A LLM (Large Language Model) is the basis for most current AI tools. Fortunately there are lots of open source models that can be run on your own hardware (if it is powerful enough). However I asked myself more than once: what is powerful enough?
Hardware requirements
While experimenting with LLMs one of the first questions you need to answer is: What kind of hardware is required to run a model. So I’ll try to give a short introduction in the things you need to know.

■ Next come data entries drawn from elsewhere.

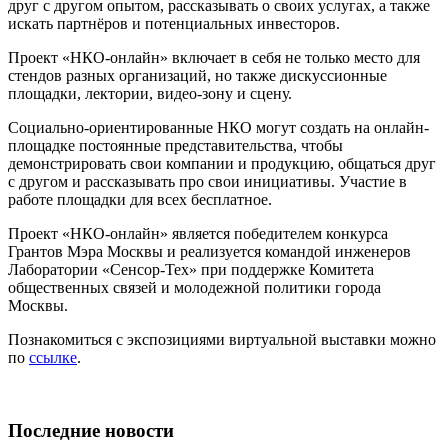
друг с другом опытом, рассказывать о своих услугах, а также
искать партнёров и потенциальных инвесторов.
Проект «НКО-онлайн» включает в себя не только место для
стендов разных организаций, но также дискуссионные
площадки, лектории, видео-зону и сцену.
Социально-ориентированные НКО могут создать на онлайн-
площадке постоянные представительства, чтобы
демонстрировать свои компании и продукцию, общаться друг
с другом и рассказывать про свои инициативы. Участие в
работе площадки для всех бесплатное.
Проект «НКО-онлайн» является победителем конкурса
Грантов Мэра Москвы и реализуется командой инженеров
Лаборатории «Сенсор-Тех» при поддержке Комитета
общественных связей и молодежной политики города
Москвы.
Познакомиться с экспозициями виртуальной выставки можно
по
ссылке
.
Последние новости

The most important thing to know about is the number ob parameters a model contains. Most models contain that size in their name. Something like “7B”, “72B” or even “405B”. The “B” stands for billion, so a “7B” model uses 7 billion parameters. The default data type of such a parameter is FP16 (a 16 bit floating point number). So each parameter requires 2 bytes (=16 / 8 bit) of (V)RAM. A “7B” model therefore requires at least 2*7*10^9 bytes, that’s 14 GB of (V)RAM only to store the parameters. However some extra memory is required to store additional (input) data, some explanations I found assumed about 20% of extra memory for that purpose.
Quantization
However there are so called quantized models that promise much lower memory consumption, so how’s that possible?
One way to reduce the amount of memory required is to lower the precision of the data types: So instead of using FP16 (2 bytes per parameter) the precision can be reduced to 8 bits (1 byte per parameter), 4 bits (2 parameters in 1 Byte) or even lower.